### WHAT IS BEING ASKED
Output the data below exactly, without images.

### DATASET EXTRACT
○ ○ ○
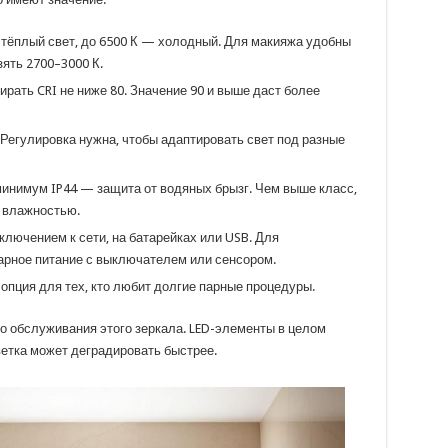
— тёплый свет, до 6500 К — холодный. Для макияжа удобны
ять 2700–3000 К.
ирать CRI не ниже 80. Значение 90 и выше даст более
Регулировка нужна, чтобы адаптировать свет под разные
 минимум IP44 — защита от водяных брызг. Чем выше класс,
 влажностью.
ключением к сети, на батарейках или USB. Для
арное питание с выключателем или сенсором.
пция для тех, кто любит долгие парные процедуры.
о обслуживания этого зеркала. LED-элементы в целом
етка может деградировать быстрее.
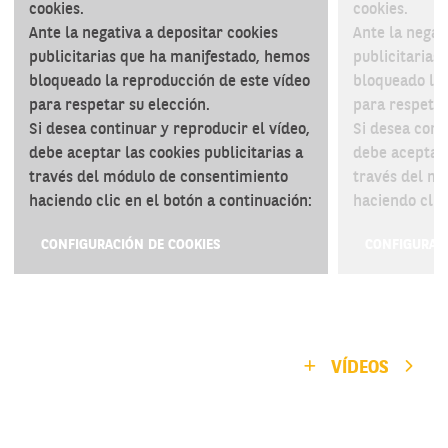
cookies.
cookies.
Ante la negativa a depositar cookies
Ante la negat
publicitarias que ha manifestado, hemos
publicitarias
bloqueado la reproducción de este vídeo
bloqueado la 
para respetar su elección.
para respetar
Si desea continuar y reproducir el vídeo,
Si desea cont
debe aceptar las cookies publicitarias a
debe aceptar 
través del módulo de consentimiento
través del m
haciendo clic en el botón a continuación:
haciendo clic
CONFIGURACIÓN DE COOKIES
CONFIGURACI
VÍDEOS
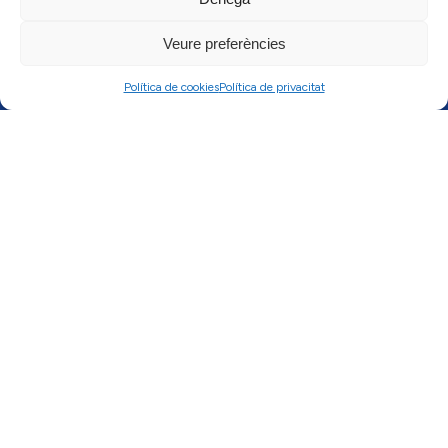
Veure preferències
Política de cookies
Política de privacitat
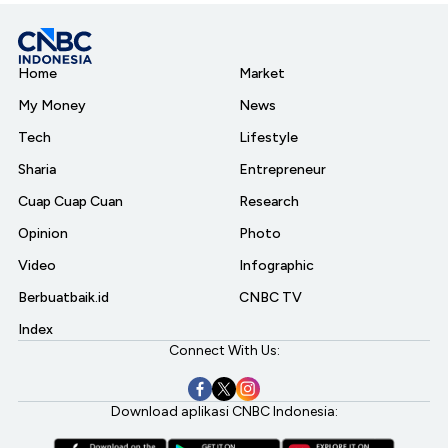
Home
Market
My Money
News
Tech
Lifestyle
Sharia
Entrepreneur
Cuap Cuap Cuan
Research
Opinion
Photo
Video
Infographic
Berbuatbaik.id
CNBC TV
Index
Connect With Us:
Download aplikasi CNBC Indonesia:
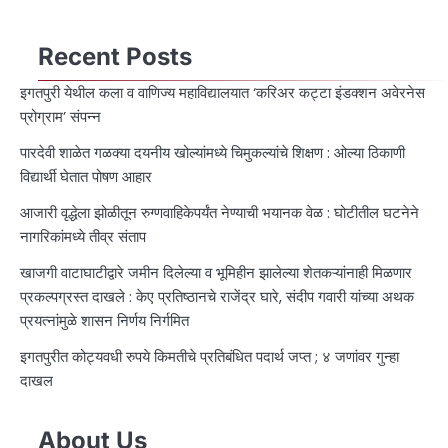
Recent Posts
इगतपुरी येथील कला व वाणिज्य महाविद्यालयात ‘करिअर कट्टा इंडक्शन अवेरनेस
प्रोग्राम’ संपन्न
पारदेवी शाळेत गळक्या दयनीय खोल्यांमध्ये चिमुकल्यांचे शिक्षण : ओल्या ठिकाणी
विद्यार्थी घेतात पोषण आहार
आजारी वृद्धेला झोळीतून रुग्णवाहिकेपर्यंत नेण्याची भयानक वेळ : घोटीतील घटनेने
नागरिकांमध्ये तीव्र संताप
खाजगी वाटाघाटीद्वारे जमीन दिलेल्या व भूमिहीन झालेल्या शेतकऱ्यांनाही मिळणार
प्रकल्पग्रस्त दाखले : केए प्रतिष्ठानचे राजेंद्र घारे, संदीप गवारी यांच्या अथक
प्रयत्नांमुळे शासन निर्णय निर्गमित
इगतपुरीत कोट्यवधी रुपये किमतीचे प्रतिबंधित पदार्थ जप्त ; ४ जणांवर गुन्हा
दाखल
About Us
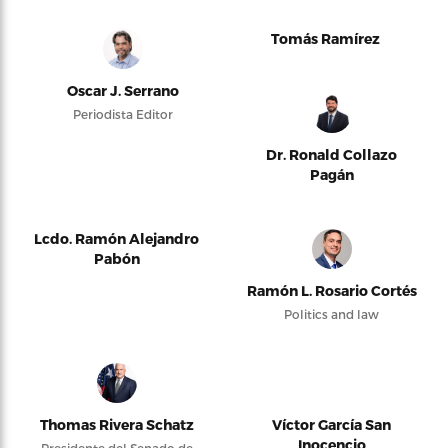
Tomás Ramírez
Oscar J. Serrano
Periodista Editor
Dr. Ronald Collazo
Pagán
Lcdo. Ramón Alejandro
Pabón
Ramón L. Rosario Cortés
Politics and law
Thomas Rivera Schatz
Víctor García San
Inocencio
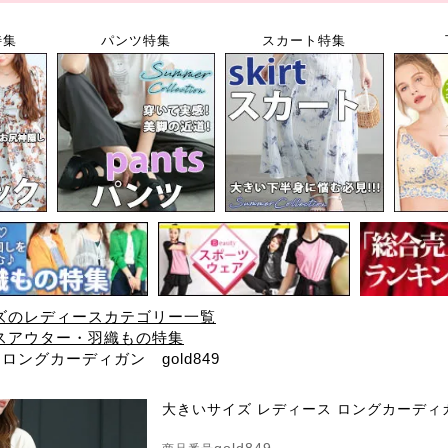
特集
パンツ特集
スカート特集
ズのレディースカテゴリー一覧
スアウター・羽織もの特集
ロングカーディガン gold849
大きいサイズ レディース ロングカーディガン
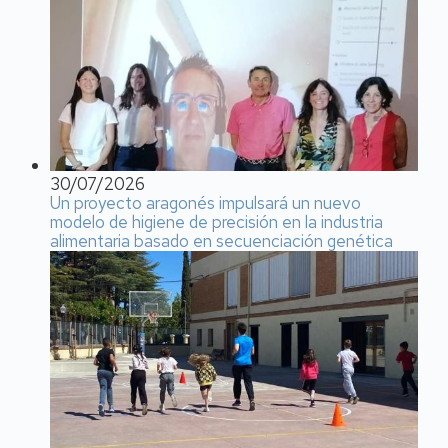
30/07/2026
Un proyecto aragonés impulsará un nuevo
modelo de higiene de precisión en la industria
alimentaria basado en secuenciación genética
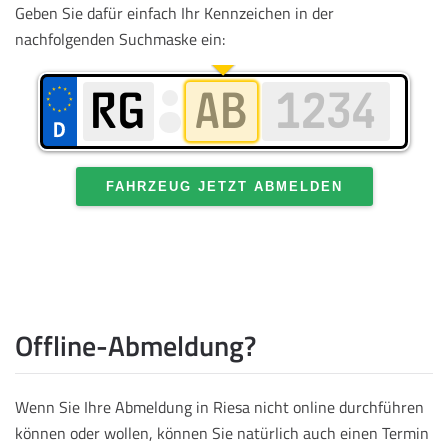
Geben Sie dafür einfach Ihr Kennzeichen in der
nachfolgenden Suchmaske ein:
FAHRZEUG JETZT ABMELDEN
Offline-Abmeldung?
Wenn Sie Ihre Abmeldung in Riesa nicht online durchführen
können oder wollen, können Sie natürlich auch einen Termin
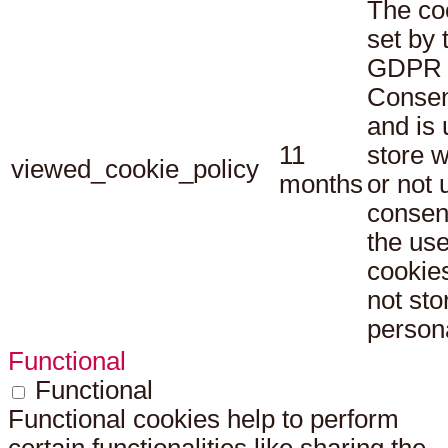
The co
set by 
GDPR 
Consen
and is 
11
store 
viewed_cookie_policy
months
or not 
consen
the use
cookies
not sto
persona
Functional
Functional
Functional cookies help to perform
certain functionalities like sharing the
○ ○ ○
### OUTPUT OF THE TASK
— тёплый свет, до 6500 К — холодный. Для макияжа удобны
ять 2700–3000 К.
ирать CRI не ниже 80. Значение 90 и выше даст более
Регулировка нужна, чтобы адаптировать свет под разные
 минимум IP44 — защита от водяных брызг. Чем выше класс,
 влажностью.
ключением к сети, на батарейках или USB. Для
арное питание с выключателем или сенсором.
пция для тех, кто любит долгие парные процедуры.
о обслуживания этого зеркала. LED-элементы в целом
етка может деградировать быстрее.
cookies.
cookies.
Ante la negativa a depositar cookies
Ante la negat
publicitarias que ha manifestado, hemos
publicitarias
bloqueado la reproducción de este vídeo
bloqueado la 
para respetar su elección.
para respetar
Si desea continuar y reproducir el vídeo,
Si desea cont
debe aceptar las cookies publicitarias a
debe aceptar 
través del módulo de consentimiento
través del m
haciendo clic en el botón a continuación:
haciendo clic
CONFIGURACIÓN DE COOKIES
CONFIGURACI
VÍDEOS
Veure preferències
Política de cookies
Política de privacitat
Home
Market
My Money
News
Tech
Lifestyle
Sharia
Entrepreneur
Cuap Cuap Cuan
Research
Opinion
Photo
Video
Infographic
Berbuatbaik.id
CNBC TV
Index
Connect With Us:
Download aplikasi CNBC Indonesia:
Recent Posts
इगतपुरी येथील कला व वाणिज्य महाविद्यालयात ‘करिअर कट्टा इंडक्शन अवेरनेस
प्रोग्राम’ संपन्न
पारदेवी शाळेत गळक्या दयनीय खोल्यांमध्ये चिमुकल्यांचे शिक्षण : ओल्या ठिकाणी
विद्यार्थी घेतात पोषण आहार
आजारी वृद्धेला झोळीतून रुग्णवाहिकेपर्यंत नेण्याची भयानक वेळ : घोटीतील घटनेने
नागरिकांमध्ये तीव्र संताप
खाजगी वाटाघाटीद्वारे जमीन दिलेल्या व भूमिहीन झालेल्या शेतकऱ्यांनाही मिळणार
प्रकल्पग्रस्त दाखले : केए प्रतिष्ठानचे राजेंद्र घारे, संदीप गवारी यांच्या अथक
प्रयत्नांमुळे शासन निर्णय निर्गमित
इगतपुरीत कोट्यवधी रुपये किमतीचे प्रतिबंधित पदार्थ जप्त ; ४ जणांवर गुन्हा
दाखल
About Us
Tomás Ramírez
Oscar J. Serrano
Periodista Editor
Dr. Ronald Collazo
Pagán
Lcdo. Ramón Alejandro
Pabón
Ramón L. Rosario Cortés
Politics and law
Thomas Rivera Schatz
Víctor García San
Inocencio
特集
パンツ特集
スカート特集
ズのレディースカテゴリー一覧
スアウター・羽織もの特集
ロングカーディガン gold849
大きいサイズ レディース ロングカーディガン
30/07/2026
Un proyecto aragonés impulsará un nuevo
modelo de higiene de precisión en la industria
alimentaria basado en secuenciación genética
Geben Sie dafür einfach Ihr Kennzeichen in der
nachfolgenden Suchmaske ein:
FAHRZEUG JETZT ABMELDEN
Offline-Abmeldung?
Wenn Sie Ihre Abmeldung in Riesa nicht online durchführen
können oder wollen, können Sie natürlich auch einen Termin
The co
set by 
GDPR 
Consen
and is 
11
store 
viewed_cookie_policy
months
or not 
consen
the use
cookies
not sto
persona
Functional
Functional
Functional cookies help to perform
certain functionalities like sharing the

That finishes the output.